__DESCRIPTION OF THE TASK__
Write out every entry exactly as it appears, omitting the pictures.

Segment Start: EXTRACTED ENTRIES

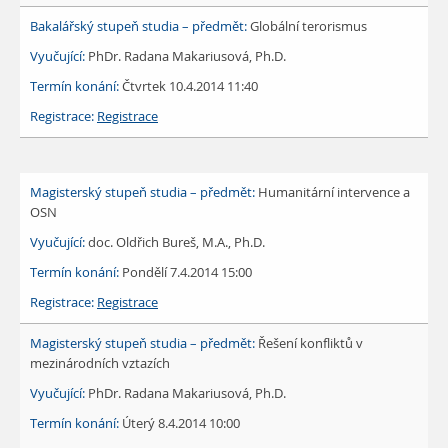
Globální terorismus
PhDr. Radana Makariusová, Ph.D.
Čtvrtek 10.4.2014 11:40
Registrace
Humanitární intervence a
OSN
doc. Oldřich Bureš, M.A., Ph.D.
Pondělí 7.4.2014 15:00
Registrace
Řešení konfliktů v
mezinárodních vztazích
PhDr. Radana Makariusová, Ph.D.
Úterý 8.4.2014 10:00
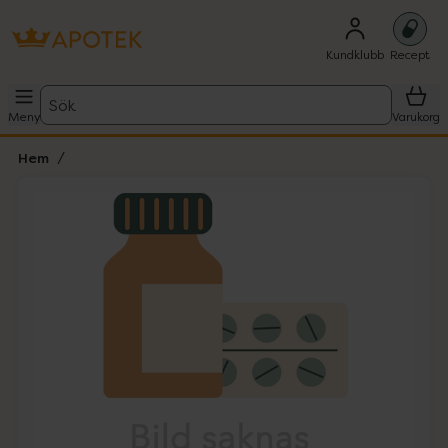
Kundklubb
Recept
Sök
Meny
Varukorg
Hem
Hoppa över Lista
Lista: . Innehåller 1 objekt.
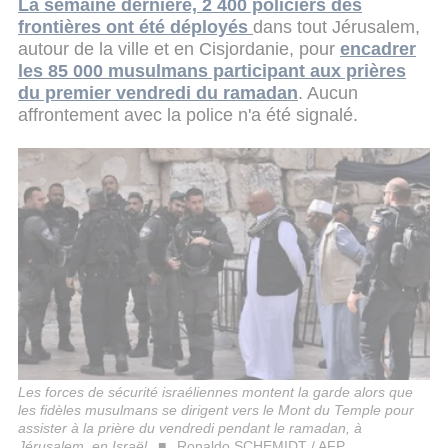
La semaine dernière, 2 400 policiers des
frontières ont été déployés
dans tout Jérusalem,
autour de la ville et en Cisjordanie, pour
encadrer
les 85 000 musulmans participant aux prières
du premier vendredi du ramadan
. Aucun
affrontement avec la police n'a été signalé.
Les forces de sécurité israéliennes montent la garde alors que
les fidèles musulmans se dirigent vers le Mont du Temple pour
assister à la prière du vendredi pendant le ramadan, à
Jérusalem, en Israël
Ronaldo SCHEMIDT / AFP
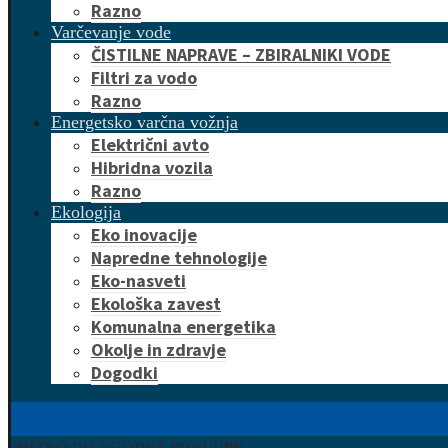
Razno
Varčevanje vode
ČISTILNE NAPRAVE – ZBIRALNIKI VODE
Filtri za vodo
Razno
Energetsko varčna vožnja
Električni avto
Hibridna vozila
Razno
Ekologija
Eko inovacije
Napredne tehnologije
Eko-nasveti
Ekološka zavest
Komunalna energetika
Okolje in zdravje
Dogodki
HITRO DO UGODNE PONUDBE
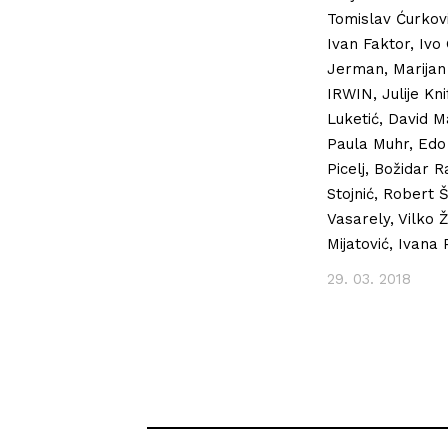
Tomislav Ćurkovi
Ivan Faktor, Ivo 
Jerman, Marijan 
IRWIN, Julije Kn
Luketić, David M
Paula Muhr, Edo 
Picelj, Božidar 
Stojnić, Robert 
Vasarely, Vilko Ž
Mijatović, Ivana
29. 03. 2018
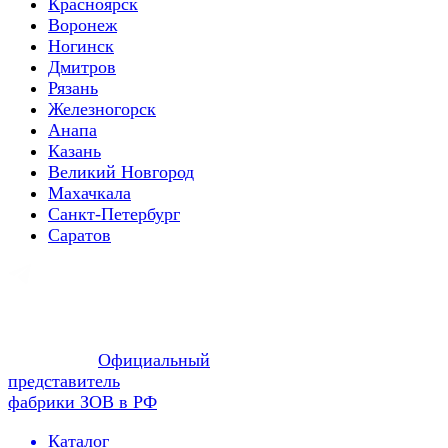
Красноярск
Воронеж
Ногинск
Дмитров
Рязань
Железногорск
Анапа
Казань
Великий Новгород
Махачкала
Санкт-Петербург
Саратов
Официальный
представитель
фабрики ЗОВ в РФ
Каталог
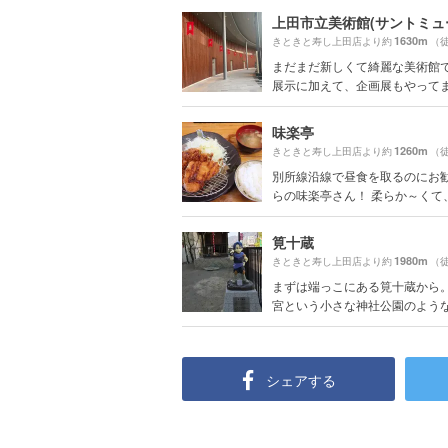
上田市立美術館(サントミュ
1630m
きときと寿し上田店より約
（徒
まだまだ新しくて綺麗な美術館
展示に加えて、企画展もやって
味楽亭
1260m
きときと寿し上田店より約
（徒
別所線沿線で昼食を取るのにお
らの味楽亭さん！ 柔らか～くて、ジ
筧十蔵
1980m
きときと寿し上田店より約
（徒
まずは端っこにある筧十蔵から
宮という小さな神社公園のようなと
シェアする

Segment End: EXTRACTED ENTRIES

__ANSWER TO THIS EXERCISE__
Globální terorismus
PhDr. Radana Makariusová, Ph.D.
Čtvrtek 10.4.2014 11:40
Registrace
Humanitární intervence a
OSN
doc. Oldřich Bureš, M.A., Ph.D.
Pondělí 7.4.2014 15:00
Registrace
Řešení konfliktů v
mezinárodních vztazích
PhDr. Radana Makariusová, Ph.D.
Úterý 8.4.2014 10:00
Kundklubb
Recept
Sök
Meny
Varukorg
Hem
Hoppa över Lista
Lista: . Innehåller 1 objekt.
La semaine dernière, 2 400 policiers des
frontières ont été déployés
dans tout Jérusalem,
autour de la ville et en Cisjordanie, pour
encadrer
les 85 000 musulmans participant aux prières
du premier vendredi du ramadan
. Aucun
affrontement avec la police n'a été signalé.
Les forces de sécurité israéliennes montent la garde alors que
les fidèles musulmans se dirigent vers le Mont du Temple pour
assister à la prière du vendredi pendant le ramadan, à
Jérusalem, en Israël
Ronaldo SCHEMIDT / AFP
Razno
Varčevanje vode
ČISTILNE NAPRAVE – ZBIRALNIKI VODE
Filtri za vodo
Razno
Energetsko varčna vožnja
Električni avto
Hibridna vozila
Razno
Ekologija
Eko inovacije
Napredne tehnologije
Eko-nasveti
Ekološka zavest
Komunalna energetika
Okolje in zdravje
Dogodki
HITRO DO UGODNE PONUDBE
Tomislav Ćurkovi
Ivan Faktor, Ivo 
Jerman, Marijan 
IRWIN, Julije Kn
Luketić, David M
Paula Muhr, Edo 
Picelj, Božidar 
Stojnić, Robert 
Vasarely, Vilko Ž
Mijatović, Ivana
29. 03. 2018
Красноярск
Воронеж
Ногинск
Дмитров
Рязань
Железногорск
Анапа
Казань
Великий Новгород
Махачкала
Санкт-Петербург
Саратов
Официальный
представитель
фабрики ЗОВ в РФ
Каталог
上田市立美術館(サントミュ
1630m
きときと寿し上田店より約
（徒
まだまだ新しくて綺麗な美術館
展示に加えて、企画展もやって
味楽亭
1260m
きときと寿し上田店より約
（徒
別所線沿線で昼食を取るのにお
らの味楽亭さん！ 柔らか～くて、ジ
筧十蔵
1980m
きときと寿し上田店より約
（徒
まずは端っこにある筧十蔵から
宮という小さな神社公園のようなと
シェアする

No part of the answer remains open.